--- Source material Enclosed Below ---

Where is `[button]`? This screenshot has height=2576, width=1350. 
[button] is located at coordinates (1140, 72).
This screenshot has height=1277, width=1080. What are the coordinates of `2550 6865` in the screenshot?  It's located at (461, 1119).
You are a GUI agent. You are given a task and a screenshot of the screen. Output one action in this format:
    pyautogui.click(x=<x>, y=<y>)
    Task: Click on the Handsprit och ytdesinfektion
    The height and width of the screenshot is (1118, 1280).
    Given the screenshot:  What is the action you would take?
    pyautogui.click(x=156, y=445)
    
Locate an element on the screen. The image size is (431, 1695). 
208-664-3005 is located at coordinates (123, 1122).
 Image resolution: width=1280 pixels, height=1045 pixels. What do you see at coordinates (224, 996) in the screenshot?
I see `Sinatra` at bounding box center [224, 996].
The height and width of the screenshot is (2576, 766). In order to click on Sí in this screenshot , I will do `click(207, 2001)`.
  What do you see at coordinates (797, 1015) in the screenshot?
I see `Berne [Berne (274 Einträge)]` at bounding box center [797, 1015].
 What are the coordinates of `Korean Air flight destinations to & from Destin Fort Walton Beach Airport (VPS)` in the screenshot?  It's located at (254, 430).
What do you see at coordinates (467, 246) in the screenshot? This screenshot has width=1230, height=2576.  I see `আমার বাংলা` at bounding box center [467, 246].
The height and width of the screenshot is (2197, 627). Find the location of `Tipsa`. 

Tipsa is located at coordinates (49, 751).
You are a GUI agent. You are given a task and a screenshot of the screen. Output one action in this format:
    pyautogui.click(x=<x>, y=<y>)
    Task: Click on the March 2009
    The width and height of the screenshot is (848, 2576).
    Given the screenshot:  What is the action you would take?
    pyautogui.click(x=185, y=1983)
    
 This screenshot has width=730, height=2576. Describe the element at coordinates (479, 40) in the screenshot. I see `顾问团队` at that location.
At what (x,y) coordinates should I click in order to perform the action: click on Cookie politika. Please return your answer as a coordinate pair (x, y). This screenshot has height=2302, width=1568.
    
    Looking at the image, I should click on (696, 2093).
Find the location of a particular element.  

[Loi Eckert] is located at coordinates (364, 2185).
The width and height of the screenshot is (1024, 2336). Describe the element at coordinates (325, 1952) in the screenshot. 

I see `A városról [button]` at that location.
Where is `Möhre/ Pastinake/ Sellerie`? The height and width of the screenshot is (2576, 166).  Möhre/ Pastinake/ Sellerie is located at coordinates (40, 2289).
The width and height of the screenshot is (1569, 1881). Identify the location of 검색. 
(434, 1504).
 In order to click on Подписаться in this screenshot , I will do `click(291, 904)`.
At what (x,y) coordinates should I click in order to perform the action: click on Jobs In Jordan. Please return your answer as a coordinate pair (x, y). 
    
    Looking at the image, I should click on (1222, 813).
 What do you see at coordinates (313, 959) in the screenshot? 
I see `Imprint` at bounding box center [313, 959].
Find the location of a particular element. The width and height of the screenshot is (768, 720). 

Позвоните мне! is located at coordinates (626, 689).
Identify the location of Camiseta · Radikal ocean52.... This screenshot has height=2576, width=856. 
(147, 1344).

--- End of Enclosed Source material ---

_Exercise prompt:_ Write out every record above, word for word.

_Your response:_
Where is `[button]`? This screenshot has height=2576, width=1350. 
[button] is located at coordinates (1140, 72).
This screenshot has height=1277, width=1080. What are the coordinates of `2550 6865` in the screenshot?  It's located at (461, 1119).
You are a GUI agent. You are given a task and a screenshot of the screen. Output one action in this format:
    pyautogui.click(x=<x>, y=<y>)
    Task: Click on the Handsprit och ytdesinfektion
    The height and width of the screenshot is (1118, 1280).
    Given the screenshot:  What is the action you would take?
    pyautogui.click(x=156, y=445)
    
Locate an element on the screen. The image size is (431, 1695). 
208-664-3005 is located at coordinates (123, 1122).
 Image resolution: width=1280 pixels, height=1045 pixels. What do you see at coordinates (224, 996) in the screenshot?
I see `Sinatra` at bounding box center [224, 996].
The height and width of the screenshot is (2576, 766). In order to click on Sí in this screenshot , I will do `click(207, 2001)`.
  What do you see at coordinates (797, 1015) in the screenshot?
I see `Berne [Berne (274 Einträge)]` at bounding box center [797, 1015].
 What are the coordinates of `Korean Air flight destinations to & from Destin Fort Walton Beach Airport (VPS)` in the screenshot?  It's located at (254, 430).
What do you see at coordinates (467, 246) in the screenshot? This screenshot has width=1230, height=2576.  I see `আমার বাংলা` at bounding box center [467, 246].
The height and width of the screenshot is (2197, 627). Find the location of `Tipsa`. 

Tipsa is located at coordinates (49, 751).
You are a GUI agent. You are given a task and a screenshot of the screen. Output one action in this format:
    pyautogui.click(x=<x>, y=<y>)
    Task: Click on the March 2009
    The width and height of the screenshot is (848, 2576).
    Given the screenshot:  What is the action you would take?
    pyautogui.click(x=185, y=1983)
    
 This screenshot has width=730, height=2576. Describe the element at coordinates (479, 40) in the screenshot. I see `顾问团队` at that location.
At what (x,y) coordinates should I click in order to perform the action: click on Cookie politika. Please return your answer as a coordinate pair (x, y). This screenshot has height=2302, width=1568.
    
    Looking at the image, I should click on (696, 2093).
Find the location of a particular element.  

[Loi Eckert] is located at coordinates (364, 2185).
The width and height of the screenshot is (1024, 2336). Describe the element at coordinates (325, 1952) in the screenshot. 

I see `A városról [button]` at that location.
Where is `Möhre/ Pastinake/ Sellerie`? The height and width of the screenshot is (2576, 166).  Möhre/ Pastinake/ Sellerie is located at coordinates (40, 2289).
The width and height of the screenshot is (1569, 1881). Identify the location of 검색. 
(434, 1504).
 In order to click on Подписаться in this screenshot , I will do `click(291, 904)`.
At what (x,y) coordinates should I click in order to perform the action: click on Jobs In Jordan. Please return your answer as a coordinate pair (x, y). 
    
    Looking at the image, I should click on (1222, 813).
 What do you see at coordinates (313, 959) in the screenshot? 
I see `Imprint` at bounding box center [313, 959].
Find the location of a particular element. The width and height of the screenshot is (768, 720). 

Позвоните мне! is located at coordinates (626, 689).
Identify the location of Camiseta · Radikal ocean52.... This screenshot has height=2576, width=856. 
(147, 1344).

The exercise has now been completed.